This year’s team included Awildo Gutierrez ’23, Qianzi Hou ’23, David De Frutos Ostrander ’23, Trevor Scheuing ’23, Gabriana Rosario Guerrero ’23, and Brendan Magill ’23.
Established in 1938, the competition is administered by the Mathematical Association of America. As they are every year, the 12 problems on this year’s Putnam exam were some of the most challenging undergraduate mathematics problems imaginable. The exam is so challenging that, in a typical year, the national median individual score is zero out of 120 points possible.
Despite these odds, Hamilton has had impressive showings. In 2016, the Hamilton team earned a national rank of #88 (out of all colleges and universities in the U.S .and Canada). In 2018 and 2019, the team won first place in the Snow Bowl, a friendly competition among Colgate, Skidmore, and St. Lawrence for which each school tallies its top scores on the Putnam to determine the winner.

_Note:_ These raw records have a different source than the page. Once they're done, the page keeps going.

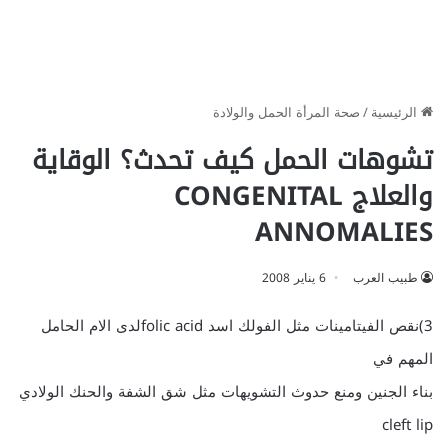
الرئيسية
/
صحة المرأة الحمل والولادة
تشوهات الحمل كيف تحدث؟ الوقاية
والعلاج CONGENITAL
ANNOMALIES
طبيب العرب
6 يناير 2008
3)نقص الفيتامينات مثل الفولك اسد folic acidلدى الام الحامل
المهم في
بناء الجنين ومنع حدوث التشويهات مثل شق الشفة والحنك الولادي
cleft lip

“Since the competition wasn’t held in 2020, if we were to win again this year it would be a 3-peat,” Dykstra said. “However, winning multiple years in a row is challenging because for each year that a team wins, an additional 10-point handicap is added.” This year the Hamilton team has a 20-point handicap.
Dykstra called the students who competed this year “very talented, and I expect the team to hold their own against the teams from Colgate, Skidmore, and St. Lawrence. In conversations with students after the exam, it sounded like [they] made excellent progress on the problems, despite how challenging they are. The results of the competition are usually revealed in late March, and I’ll be eager to see how the team does,” he said.